▶ [INPUT MATERIAL]:
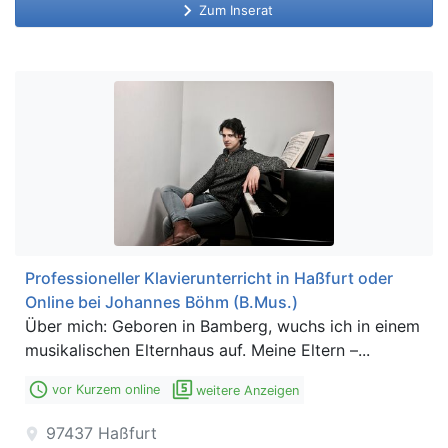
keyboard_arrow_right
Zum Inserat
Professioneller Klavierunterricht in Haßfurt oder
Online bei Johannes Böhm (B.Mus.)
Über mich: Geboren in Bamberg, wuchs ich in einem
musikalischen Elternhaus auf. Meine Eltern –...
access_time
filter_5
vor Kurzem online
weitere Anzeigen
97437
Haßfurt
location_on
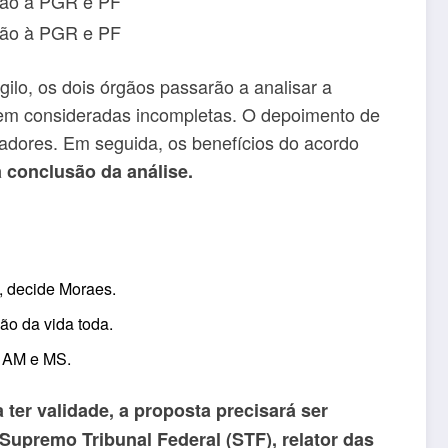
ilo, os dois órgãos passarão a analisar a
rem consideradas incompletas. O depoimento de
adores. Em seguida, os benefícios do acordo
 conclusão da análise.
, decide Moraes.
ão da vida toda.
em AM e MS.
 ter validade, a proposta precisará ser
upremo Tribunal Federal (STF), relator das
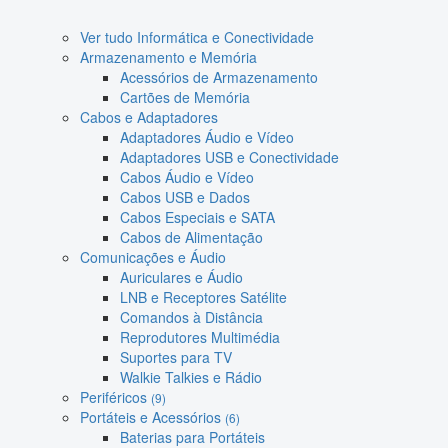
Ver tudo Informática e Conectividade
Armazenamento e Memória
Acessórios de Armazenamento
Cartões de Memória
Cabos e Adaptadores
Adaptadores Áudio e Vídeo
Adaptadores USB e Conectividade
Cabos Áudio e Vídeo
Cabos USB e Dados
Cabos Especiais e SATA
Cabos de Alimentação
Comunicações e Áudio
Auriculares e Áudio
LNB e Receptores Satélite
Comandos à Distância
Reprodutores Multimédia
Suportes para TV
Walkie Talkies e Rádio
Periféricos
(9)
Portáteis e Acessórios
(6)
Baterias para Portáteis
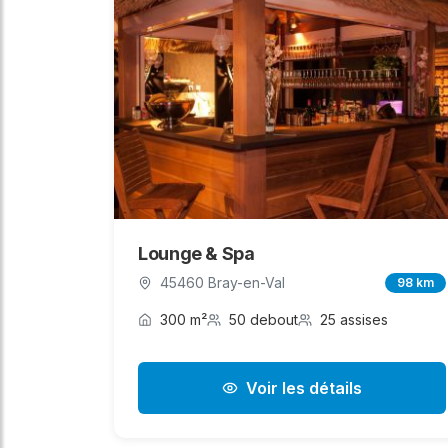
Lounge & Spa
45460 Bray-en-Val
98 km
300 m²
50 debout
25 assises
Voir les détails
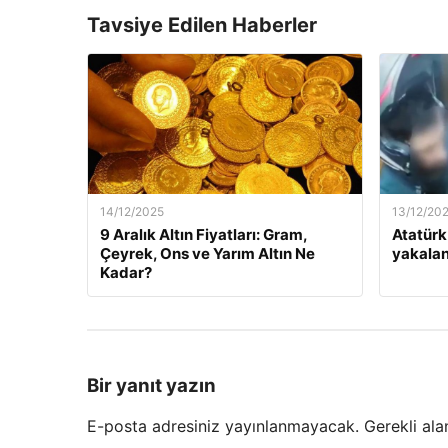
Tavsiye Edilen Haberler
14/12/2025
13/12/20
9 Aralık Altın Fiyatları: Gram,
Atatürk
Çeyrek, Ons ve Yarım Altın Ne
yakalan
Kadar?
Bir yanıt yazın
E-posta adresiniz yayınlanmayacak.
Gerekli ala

▶ [EXERCISE OBJECTIVE]: Only the lines from the one containing "Armazenamento e Memória" through the last line of the records above should be repeated, exactly and without pictures.

▶ [YOUR SOLUTION]:
Armazenamento e Memória
Acessórios de Armazenamento
Cartões de Memória
Cabos e Adaptadores
Adaptadores Áudio e Vídeo
Adaptadores USB e Conectividade
Cabos Áudio e Vídeo
Cabos USB e Dados
Cabos Especiais e SATA
Cabos de Alimentação
Comunicações e Áudio
Auriculares e Áudio
LNB e Receptores Satélite
Comandos à Distância
Reprodutores Multimédia
Suportes para TV
Walkie Talkies e Rádio
Periféricos
(9)
Portáteis e Acessórios
(6)
Baterias para Portáteis
Lounge & Spa
45460 Bray-en-Val
98 km
300 m²
50 debout
25 assises
Voir les détails
Tavsiye Edilen Haberler
14/12/2025
13/12/20
9 Aralık Altın Fiyatları: Gram,
Atatürk
Çeyrek, Ons ve Yarım Altın Ne
yakalan
Kadar?
Bir yanıt yazın
E-posta adresiniz yayınlanmayacak.
Gerekli ala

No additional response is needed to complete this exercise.